## What to work on
Search the data for "Radios". Each line containing it is to be copied.

[Saved data entries]
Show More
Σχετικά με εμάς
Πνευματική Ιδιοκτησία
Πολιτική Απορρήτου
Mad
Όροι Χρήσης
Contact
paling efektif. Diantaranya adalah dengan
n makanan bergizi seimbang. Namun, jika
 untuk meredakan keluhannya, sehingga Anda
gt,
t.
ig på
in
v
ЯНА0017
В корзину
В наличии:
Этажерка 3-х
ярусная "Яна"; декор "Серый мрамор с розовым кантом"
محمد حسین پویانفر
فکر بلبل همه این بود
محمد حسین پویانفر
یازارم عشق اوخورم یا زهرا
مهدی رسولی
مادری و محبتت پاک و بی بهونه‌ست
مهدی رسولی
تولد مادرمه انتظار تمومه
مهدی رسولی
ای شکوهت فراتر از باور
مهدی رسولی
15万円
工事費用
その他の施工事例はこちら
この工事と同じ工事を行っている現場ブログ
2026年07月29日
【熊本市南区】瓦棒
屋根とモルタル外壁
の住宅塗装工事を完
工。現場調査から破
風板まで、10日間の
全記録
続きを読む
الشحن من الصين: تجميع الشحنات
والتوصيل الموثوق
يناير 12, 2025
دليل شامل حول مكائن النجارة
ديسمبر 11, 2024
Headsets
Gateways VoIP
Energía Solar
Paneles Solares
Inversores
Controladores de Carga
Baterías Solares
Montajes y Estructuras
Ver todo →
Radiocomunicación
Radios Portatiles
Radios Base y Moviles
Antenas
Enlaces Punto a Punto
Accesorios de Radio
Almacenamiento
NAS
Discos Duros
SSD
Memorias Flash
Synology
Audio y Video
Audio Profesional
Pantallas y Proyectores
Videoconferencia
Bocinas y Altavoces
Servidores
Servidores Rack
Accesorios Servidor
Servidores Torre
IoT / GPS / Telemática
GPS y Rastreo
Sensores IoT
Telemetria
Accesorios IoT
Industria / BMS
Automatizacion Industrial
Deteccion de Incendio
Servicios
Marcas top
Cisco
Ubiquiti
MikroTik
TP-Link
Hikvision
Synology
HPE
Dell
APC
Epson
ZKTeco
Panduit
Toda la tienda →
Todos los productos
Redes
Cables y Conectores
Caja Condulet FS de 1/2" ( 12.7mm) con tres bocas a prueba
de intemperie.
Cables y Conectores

## Result for this exercise
Radios Portatiles
Radios Base y Moviles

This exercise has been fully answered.